[Stored data entries]
= = = = =

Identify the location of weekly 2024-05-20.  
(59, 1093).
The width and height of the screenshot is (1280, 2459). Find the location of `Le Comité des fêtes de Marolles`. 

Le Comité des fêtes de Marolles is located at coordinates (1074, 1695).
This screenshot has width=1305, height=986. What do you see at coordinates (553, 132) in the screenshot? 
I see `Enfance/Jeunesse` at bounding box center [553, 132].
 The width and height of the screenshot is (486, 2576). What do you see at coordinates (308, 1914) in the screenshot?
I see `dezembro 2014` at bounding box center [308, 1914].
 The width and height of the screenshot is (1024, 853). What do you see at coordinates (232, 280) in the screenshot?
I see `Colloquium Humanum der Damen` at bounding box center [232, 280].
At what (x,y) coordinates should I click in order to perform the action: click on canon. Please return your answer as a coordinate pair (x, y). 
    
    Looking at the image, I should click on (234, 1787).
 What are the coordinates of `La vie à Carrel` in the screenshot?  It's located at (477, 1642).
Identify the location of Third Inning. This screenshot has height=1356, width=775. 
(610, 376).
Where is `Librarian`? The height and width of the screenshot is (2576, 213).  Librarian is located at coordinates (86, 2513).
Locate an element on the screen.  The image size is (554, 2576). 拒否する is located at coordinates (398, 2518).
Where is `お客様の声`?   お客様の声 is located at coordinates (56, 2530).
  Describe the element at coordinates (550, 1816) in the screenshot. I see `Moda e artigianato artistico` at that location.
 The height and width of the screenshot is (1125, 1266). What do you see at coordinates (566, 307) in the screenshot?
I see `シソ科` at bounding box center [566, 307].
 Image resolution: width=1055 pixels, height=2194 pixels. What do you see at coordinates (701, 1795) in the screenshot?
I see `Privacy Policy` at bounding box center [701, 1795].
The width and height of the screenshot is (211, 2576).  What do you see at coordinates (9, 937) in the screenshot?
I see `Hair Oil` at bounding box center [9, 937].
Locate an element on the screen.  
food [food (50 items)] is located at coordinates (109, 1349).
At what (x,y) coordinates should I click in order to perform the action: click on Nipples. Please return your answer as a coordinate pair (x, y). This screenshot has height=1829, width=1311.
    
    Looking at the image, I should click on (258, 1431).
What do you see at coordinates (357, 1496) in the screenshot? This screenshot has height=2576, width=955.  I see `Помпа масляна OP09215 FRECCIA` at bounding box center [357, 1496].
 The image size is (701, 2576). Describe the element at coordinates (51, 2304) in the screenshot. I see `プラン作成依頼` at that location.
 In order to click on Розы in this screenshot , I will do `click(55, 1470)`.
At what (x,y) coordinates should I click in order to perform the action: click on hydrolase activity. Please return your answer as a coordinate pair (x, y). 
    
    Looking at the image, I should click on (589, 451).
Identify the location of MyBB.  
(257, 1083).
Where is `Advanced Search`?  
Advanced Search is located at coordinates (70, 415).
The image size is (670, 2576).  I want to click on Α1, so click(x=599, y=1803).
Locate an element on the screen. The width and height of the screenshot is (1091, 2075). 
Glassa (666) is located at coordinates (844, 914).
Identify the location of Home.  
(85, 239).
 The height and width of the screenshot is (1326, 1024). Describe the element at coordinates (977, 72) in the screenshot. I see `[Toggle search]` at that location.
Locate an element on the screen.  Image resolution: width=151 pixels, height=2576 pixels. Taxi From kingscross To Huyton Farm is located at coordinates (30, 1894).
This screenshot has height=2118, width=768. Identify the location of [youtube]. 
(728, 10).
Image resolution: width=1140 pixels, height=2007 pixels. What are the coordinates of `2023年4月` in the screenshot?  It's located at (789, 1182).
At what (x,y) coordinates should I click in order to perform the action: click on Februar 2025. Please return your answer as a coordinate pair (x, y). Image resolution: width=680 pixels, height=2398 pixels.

= = = = =

Assignment: The answer should consist of all the lines above, retyped exactly.

Answer to this problem:
Identify the location of weekly 2024-05-20.  
(59, 1093).
The width and height of the screenshot is (1280, 2459). Find the location of `Le Comité des fêtes de Marolles`. 

Le Comité des fêtes de Marolles is located at coordinates (1074, 1695).
This screenshot has width=1305, height=986. What do you see at coordinates (553, 132) in the screenshot? 
I see `Enfance/Jeunesse` at bounding box center [553, 132].
 The width and height of the screenshot is (486, 2576). What do you see at coordinates (308, 1914) in the screenshot?
I see `dezembro 2014` at bounding box center [308, 1914].
 The width and height of the screenshot is (1024, 853). What do you see at coordinates (232, 280) in the screenshot?
I see `Colloquium Humanum der Damen` at bounding box center [232, 280].
At what (x,y) coordinates should I click in order to perform the action: click on canon. Please return your answer as a coordinate pair (x, y). 
    
    Looking at the image, I should click on (234, 1787).
 What are the coordinates of `La vie à Carrel` in the screenshot?  It's located at (477, 1642).
Identify the location of Third Inning. This screenshot has height=1356, width=775. 
(610, 376).
Where is `Librarian`? The height and width of the screenshot is (2576, 213).  Librarian is located at coordinates (86, 2513).
Locate an element on the screen.  The image size is (554, 2576). 拒否する is located at coordinates (398, 2518).
Where is `お客様の声`?   お客様の声 is located at coordinates (56, 2530).
  Describe the element at coordinates (550, 1816) in the screenshot. I see `Moda e artigianato artistico` at that location.
 The height and width of the screenshot is (1125, 1266). What do you see at coordinates (566, 307) in the screenshot?
I see `シソ科` at bounding box center [566, 307].
 Image resolution: width=1055 pixels, height=2194 pixels. What do you see at coordinates (701, 1795) in the screenshot?
I see `Privacy Policy` at bounding box center [701, 1795].
The width and height of the screenshot is (211, 2576).  What do you see at coordinates (9, 937) in the screenshot?
I see `Hair Oil` at bounding box center [9, 937].
Locate an element on the screen.  
food [food (50 items)] is located at coordinates (109, 1349).
At what (x,y) coordinates should I click in order to perform the action: click on Nipples. Please return your answer as a coordinate pair (x, y). This screenshot has height=1829, width=1311.
    
    Looking at the image, I should click on (258, 1431).
What do you see at coordinates (357, 1496) in the screenshot? This screenshot has height=2576, width=955.  I see `Помпа масляна OP09215 FRECCIA` at bounding box center [357, 1496].
 The image size is (701, 2576). Describe the element at coordinates (51, 2304) in the screenshot. I see `プラン作成依頼` at that location.
 In order to click on Розы in this screenshot , I will do `click(55, 1470)`.
At what (x,y) coordinates should I click in order to perform the action: click on hydrolase activity. Please return your answer as a coordinate pair (x, y). 
    
    Looking at the image, I should click on (589, 451).
Identify the location of MyBB.  
(257, 1083).
Where is `Advanced Search`?  
Advanced Search is located at coordinates (70, 415).
The image size is (670, 2576).  I want to click on Α1, so click(x=599, y=1803).
Locate an element on the screen. The width and height of the screenshot is (1091, 2075). 
Glassa (666) is located at coordinates (844, 914).
Identify the location of Home.  
(85, 239).
 The height and width of the screenshot is (1326, 1024). Describe the element at coordinates (977, 72) in the screenshot. I see `[Toggle search]` at that location.
Locate an element on the screen.  Image resolution: width=151 pixels, height=2576 pixels. Taxi From kingscross To Huyton Farm is located at coordinates (30, 1894).
This screenshot has height=2118, width=768. Identify the location of [youtube]. 
(728, 10).
Image resolution: width=1140 pixels, height=2007 pixels. What are the coordinates of `2023年4月` in the screenshot?  It's located at (789, 1182).
At what (x,y) coordinates should I click in order to perform the action: click on Februar 2025. Please return your answer as a coordinate pair (x, y). Image resolution: width=680 pixels, height=2398 pixels.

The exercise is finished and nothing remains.